Skateboard speedometer MKI
Jonathan Hare, The Creative Science Centre, Sussex University

Please also see the main article for more details Longboard Speedo

worthing pier sea side jj on board skate stopper start of path


skate board

Please also see the MK2 and MK3 versions

Skateboard speedometer
This is a device that fits under the skateboard deck and measures the rate at which the wheels are turning. This rate is proportional to the speed of the skateboard, so the device can measure the speed.

How it works
The device works by monitoring the rotation of one of the wheels. One wheel has four plastic mirrors fitted to it that rotate as the wheel goes around. I have tried various configurations and found that fixing it to the back of the wheel (towards the centre truck) is reliable and seems to survive use ok.

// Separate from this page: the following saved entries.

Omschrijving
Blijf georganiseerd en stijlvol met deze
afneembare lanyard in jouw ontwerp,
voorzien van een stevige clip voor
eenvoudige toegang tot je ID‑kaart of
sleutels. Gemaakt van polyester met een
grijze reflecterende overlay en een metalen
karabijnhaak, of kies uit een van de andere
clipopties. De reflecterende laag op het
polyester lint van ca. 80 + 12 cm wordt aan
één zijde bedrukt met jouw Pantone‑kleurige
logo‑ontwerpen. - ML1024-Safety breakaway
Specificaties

skate board detector diagram

The circuit detects movement of the wheels by the reflection of an IR beam as the mirrors rotate. The invisible IR beam is produced by an IR LED and is pulsed (modulated) at about 38 kHz. A standard remote control receiver circuit IC is used to pick up this 38 kHz modulated signal. This is a tuned device specifically designed for these frequencies (used to detect the signal from a TV remote control etc.) and so makes detection easier and more robust. Every time a mirror reflects the IR beam into the IR detector IC it creates a pulse. This pulse triggers a timer than converts the variable length pulse from the IR IC (which depends on the speed of wheel rotation etc.) into a standard pulse length (3 ms ON duration). This (monstable) timer also prevents the o/p going full ON (and suggesting a very fast speed) if the skateboard rests in a position where the IR continually triggers the detector.

skate board skate board
Left: you can see the mirors attached to the back of the wheel. The IR dectector (small black device) and transmitter (white LED) can be seen attached to the skateboard. Right: close up of the mirror holder made of tin which is cut and four tabs are bent upward to which the four plastic mirrors are glued to.

Maximum possible speed detected
As there are 4 mirrors on the wheel each full rotation will create 4 pulses. The maximum speed recordable will be when there are so many 3ms pulses per second (1000ms) that there is never any OFF time between them. This will occur when there are:

1000 / 3 = 330 pulses / second
which is 330 / 4 = 85 rotations / second

Now my skateboard wheels have a diameter of 62 mm which gives a circumference of about 20 cm
which will cover 85 x 20 = 1700 cm = 17m / sec at top rate
which is 17 x 60 x 60 / 1000 = 61 km per hour, or about 35 mph

Logging the speed
The pulses produced by the timer are then fed into a simple integrating circuit that averages the pulses. This produces a voltage proportional to the number of pulses per second in other words a voltage proportional to speed. I used a small stand-alone usb data logger that can be set-up to take regular measurements between 0 - 30V. For the skateboard speedo I set it up to take 1 measurement a second. In this set-up it will log continuously for about 9 hours.

close up of elecronics
The metal box houses the electronics and data logger. Here the top has been unscrewed and you can see the electronics pcb and batteries fitted to the lid while the data logger (with large band around it to keep the plug-socket tightly connected) is in the main section of the box. You can also see the ON/OFF switch on side of the box (top) and also two sockets where a volt meter can be fitted to test the o/p once everything is assembled and ready to go. If a meter is plugged into these sockets you can easily tests everything is working ok by turning ON and spinning the miror wheel which should show a signal of a few volts on the meter.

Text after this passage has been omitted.